How Sonic The Hedgehog Was Saved After Initial Fan Backlash

How Sonic The Hedgehog Was Saved After Initial Fan Backlash
Credit: Source: Ubergizmo.com

Sonic The Hedgehog came upon serious problems when it was delayed last April after a massive internet backlash due to the depiction of the Sonic character.

Over the last few years, social media reception has actually proved to be the death of many movies before they've even come out, and Sonic was just another example of this, a report from Los Angeles Times recently suggested.

Reportedly, fans weren't happy with the way the Sonic character was created, including his teeth which people online described as "nightmare fuel," due to the combination of the real and animated influence of how his teeth were portrayed.

Jeff Fowler, the first-time feature director, recently claimed to the Los Angeles Times that the social media backlash against the character actually hurt quite a bit. The director stated that he was feeling pretty sorry for himself when the fans first came for the image of Sonic online.

But rather than mope around in self-pity, he and the rest of the team decided to bring the character's image much closer to the original portrayal that first kicked off in the early 1990s.
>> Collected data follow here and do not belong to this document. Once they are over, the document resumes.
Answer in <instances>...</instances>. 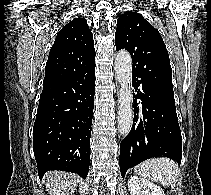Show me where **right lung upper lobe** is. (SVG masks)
<instances>
[{
  "instance_id": "cb5924a9",
  "label": "right lung upper lobe",
  "mask_w": 211,
  "mask_h": 195,
  "mask_svg": "<svg viewBox=\"0 0 211 195\" xmlns=\"http://www.w3.org/2000/svg\"><path fill=\"white\" fill-rule=\"evenodd\" d=\"M94 65L91 30L84 18H75L57 34L46 63L43 84L85 72Z\"/></svg>"
}]
</instances>
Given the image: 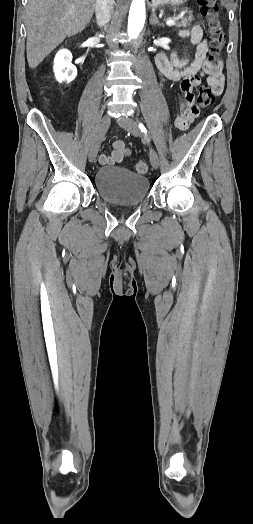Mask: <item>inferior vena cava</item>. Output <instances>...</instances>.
<instances>
[{
    "instance_id": "602c4592",
    "label": "inferior vena cava",
    "mask_w": 253,
    "mask_h": 524,
    "mask_svg": "<svg viewBox=\"0 0 253 524\" xmlns=\"http://www.w3.org/2000/svg\"><path fill=\"white\" fill-rule=\"evenodd\" d=\"M114 0H97L95 13L97 24L100 27L105 26L110 18L113 11Z\"/></svg>"
}]
</instances>
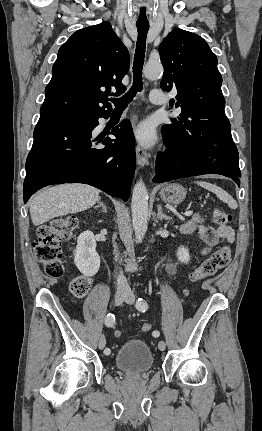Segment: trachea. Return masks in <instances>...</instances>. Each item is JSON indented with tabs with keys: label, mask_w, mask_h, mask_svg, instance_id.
I'll use <instances>...</instances> for the list:
<instances>
[{
	"label": "trachea",
	"mask_w": 262,
	"mask_h": 431,
	"mask_svg": "<svg viewBox=\"0 0 262 431\" xmlns=\"http://www.w3.org/2000/svg\"><path fill=\"white\" fill-rule=\"evenodd\" d=\"M141 12L145 13V8H140ZM138 38L136 43V52L133 63V85L130 90L120 98H113L111 101L115 105L114 110H124L128 104L133 100L136 93L142 90V67L145 57L146 37L149 26L137 25Z\"/></svg>",
	"instance_id": "trachea-1"
}]
</instances>
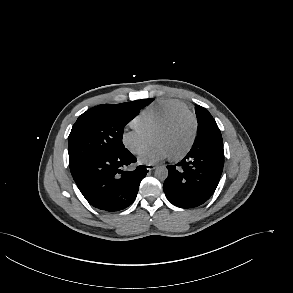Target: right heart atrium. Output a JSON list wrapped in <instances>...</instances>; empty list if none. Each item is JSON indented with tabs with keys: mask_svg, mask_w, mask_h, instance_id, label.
<instances>
[{
	"mask_svg": "<svg viewBox=\"0 0 293 293\" xmlns=\"http://www.w3.org/2000/svg\"><path fill=\"white\" fill-rule=\"evenodd\" d=\"M121 141L129 152L137 155L147 147L150 137L133 126L123 130Z\"/></svg>",
	"mask_w": 293,
	"mask_h": 293,
	"instance_id": "right-heart-atrium-1",
	"label": "right heart atrium"
}]
</instances>
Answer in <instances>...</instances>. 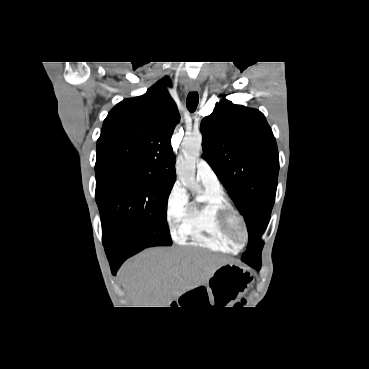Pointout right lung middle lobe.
Wrapping results in <instances>:
<instances>
[{
    "label": "right lung middle lobe",
    "instance_id": "1",
    "mask_svg": "<svg viewBox=\"0 0 369 369\" xmlns=\"http://www.w3.org/2000/svg\"><path fill=\"white\" fill-rule=\"evenodd\" d=\"M95 173L104 247L118 242L141 249L172 245L166 211L173 183L134 170L95 168Z\"/></svg>",
    "mask_w": 369,
    "mask_h": 369
}]
</instances>
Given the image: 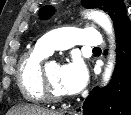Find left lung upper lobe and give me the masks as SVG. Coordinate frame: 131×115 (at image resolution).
I'll use <instances>...</instances> for the list:
<instances>
[{
	"instance_id": "1",
	"label": "left lung upper lobe",
	"mask_w": 131,
	"mask_h": 115,
	"mask_svg": "<svg viewBox=\"0 0 131 115\" xmlns=\"http://www.w3.org/2000/svg\"><path fill=\"white\" fill-rule=\"evenodd\" d=\"M85 8H100L110 15L114 28L116 29L120 22L128 18L124 0H83ZM53 12L51 6H44L39 10L41 19H47Z\"/></svg>"
}]
</instances>
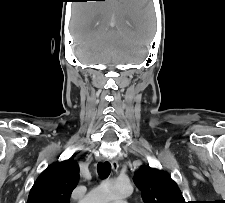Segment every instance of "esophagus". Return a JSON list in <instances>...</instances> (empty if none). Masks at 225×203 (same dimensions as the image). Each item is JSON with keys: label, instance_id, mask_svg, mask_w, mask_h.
<instances>
[{"label": "esophagus", "instance_id": "1", "mask_svg": "<svg viewBox=\"0 0 225 203\" xmlns=\"http://www.w3.org/2000/svg\"><path fill=\"white\" fill-rule=\"evenodd\" d=\"M110 163H111L112 169L114 171H116L118 169V167H119L117 160L116 159H111Z\"/></svg>", "mask_w": 225, "mask_h": 203}]
</instances>
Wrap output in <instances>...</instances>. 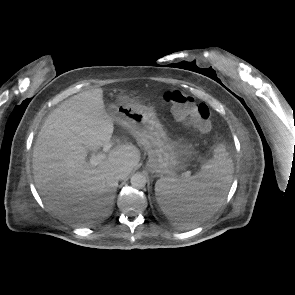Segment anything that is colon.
<instances>
[{
    "instance_id": "1",
    "label": "colon",
    "mask_w": 295,
    "mask_h": 295,
    "mask_svg": "<svg viewBox=\"0 0 295 295\" xmlns=\"http://www.w3.org/2000/svg\"><path fill=\"white\" fill-rule=\"evenodd\" d=\"M163 100L172 108L176 118L192 125L202 133H208L211 128L210 110L205 104H199L195 99L177 90H167Z\"/></svg>"
}]
</instances>
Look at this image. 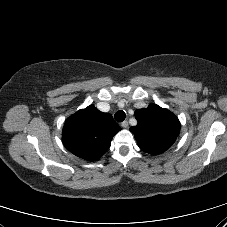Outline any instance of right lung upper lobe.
<instances>
[{
	"mask_svg": "<svg viewBox=\"0 0 227 227\" xmlns=\"http://www.w3.org/2000/svg\"><path fill=\"white\" fill-rule=\"evenodd\" d=\"M120 130L110 114L90 105L65 121L62 142L75 156L96 161L108 150L113 136Z\"/></svg>",
	"mask_w": 227,
	"mask_h": 227,
	"instance_id": "cb5924a9",
	"label": "right lung upper lobe"
}]
</instances>
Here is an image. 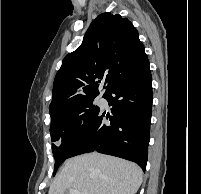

As most know, the film industry in recent years has continued to rely on pre-existing brands and series.

For that reason, fan nostalgia isn't always easy to please. For instance, Universal Pictures' new film, Cats, based on the Andrew Lloyd Webber musical, was panned during the release of its first trailer, and it never really recovered from the initial backlash.

But on the other side of the coin, Walt Disney Studios refused to give in to the hatred of Will Smith's portrayal of The Genie, which some fans considered as weird-looking and bizarre. Aladdin then went on to gross more than $1 billion at the box office.

According to Fowler, the first design of the Sonic character sparked backlash because they chose to use "too much realism." Rather than do it that way, they then chose to bring in more of a cartoon-like quality to the character which also brought it much closer to the original character's image.